▸ **Task instructions**
Your answer must be the exact lines from the one holding "yaylalarımızda artık silah sesleri d" through the last line of the records below, with no pictures.

▸ **Excerpted records**
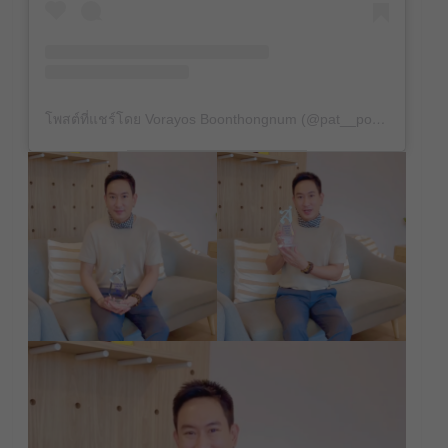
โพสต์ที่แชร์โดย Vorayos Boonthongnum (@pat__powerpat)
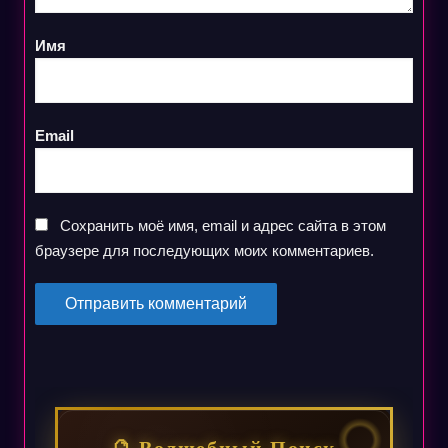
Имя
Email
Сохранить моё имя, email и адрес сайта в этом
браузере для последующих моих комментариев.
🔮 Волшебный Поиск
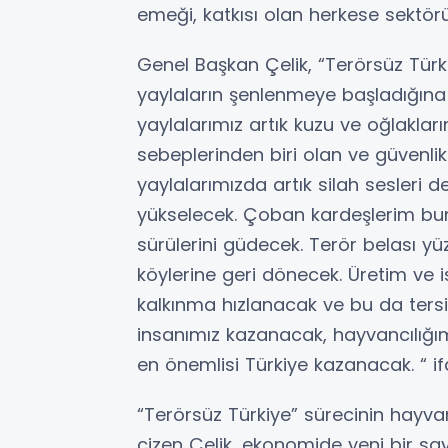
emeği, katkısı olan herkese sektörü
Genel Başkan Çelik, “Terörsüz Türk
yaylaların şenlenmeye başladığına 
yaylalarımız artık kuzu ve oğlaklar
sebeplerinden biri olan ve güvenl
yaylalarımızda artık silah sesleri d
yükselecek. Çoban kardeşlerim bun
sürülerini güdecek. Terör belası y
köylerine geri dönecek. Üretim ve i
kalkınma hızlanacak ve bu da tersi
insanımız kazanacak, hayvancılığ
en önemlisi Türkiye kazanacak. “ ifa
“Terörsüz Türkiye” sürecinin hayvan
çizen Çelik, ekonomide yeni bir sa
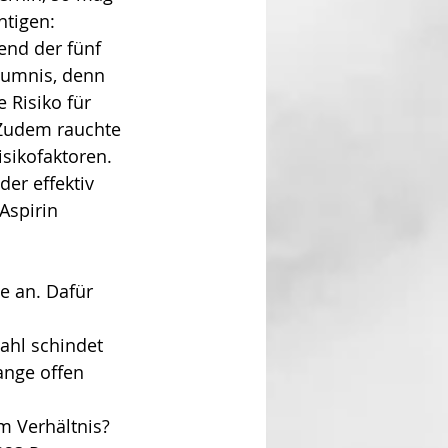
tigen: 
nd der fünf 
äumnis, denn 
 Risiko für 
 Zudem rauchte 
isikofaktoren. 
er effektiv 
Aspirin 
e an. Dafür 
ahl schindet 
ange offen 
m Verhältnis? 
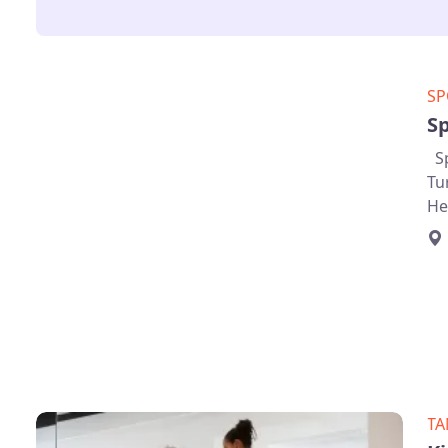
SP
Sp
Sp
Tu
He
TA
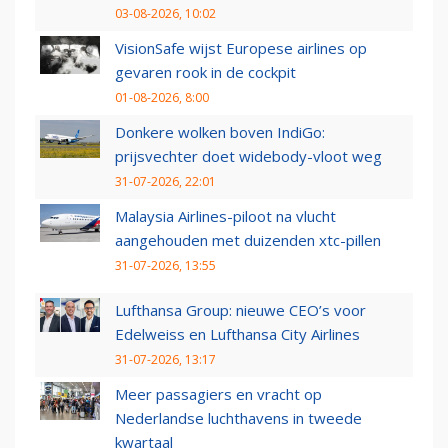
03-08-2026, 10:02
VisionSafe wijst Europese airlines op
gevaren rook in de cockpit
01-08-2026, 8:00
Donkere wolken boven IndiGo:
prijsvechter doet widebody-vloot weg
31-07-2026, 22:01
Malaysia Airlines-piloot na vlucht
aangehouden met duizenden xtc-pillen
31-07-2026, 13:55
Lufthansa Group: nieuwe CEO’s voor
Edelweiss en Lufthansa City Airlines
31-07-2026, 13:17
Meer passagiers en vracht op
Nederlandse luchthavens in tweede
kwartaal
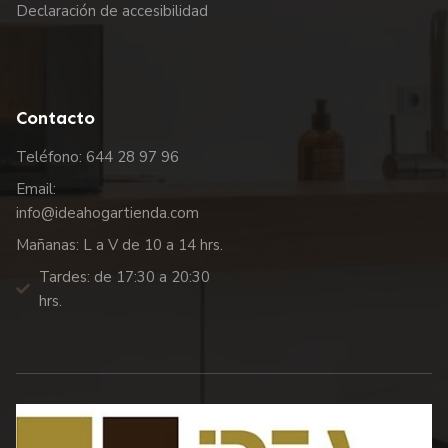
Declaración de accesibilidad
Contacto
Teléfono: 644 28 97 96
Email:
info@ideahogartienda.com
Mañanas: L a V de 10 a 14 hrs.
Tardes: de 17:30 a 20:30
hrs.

▸ **Reply**
yaylalarımızda artık silah sesleri d
yükselecek. Çoban kardeşlerim bun
sürülerini güdecek. Terör belası y
köylerine geri dönecek. Üretim ve i
kalkınma hızlanacak ve bu da tersi
insanımız kazanacak, hayvancılığ
en önemlisi Türkiye kazanacak. “ ifa
“Terörsüz Türkiye” sürecinin hayvan
çizen Çelik, ekonomide yeni bir sa
tigen: 
nd der fünf 
äumnis, denn 
 Risiko für 
 Zudem rauchte 
isikofaktoren. 
er effektiv 
Aspirin 
e an. Dafür 
ahl schindet 
ange offen 
m Verhältnis? 
SP
Sp
Sp
Tu
He
TA
03-08-2026, 10:02
VisionSafe wijst Europese airlines op
gevaren rook in de cockpit
01-08-2026, 8:00
Donkere wolken boven IndiGo:
prijsvechter doet widebody-vloot weg
31-07-2026, 22:01
Malaysia Airlines-piloot na vlucht
aangehouden met duizenden xtc-pillen
31-07-2026, 13:55
Lufthansa Group: nieuwe CEO’s voor
Edelweiss en Lufthansa City Airlines
31-07-2026, 13:17
Meer passagiers en vracht op
Nederlandse luchthavens in tweede
kwartaal
Declaración de accesibilidad
Contacto
Teléfono: 644 28 97 96
Email:
info@ideahogartienda.com
Mañanas: L a V de 10 a 14 hrs.
Tardes: de 17:30 a 20:30
hrs.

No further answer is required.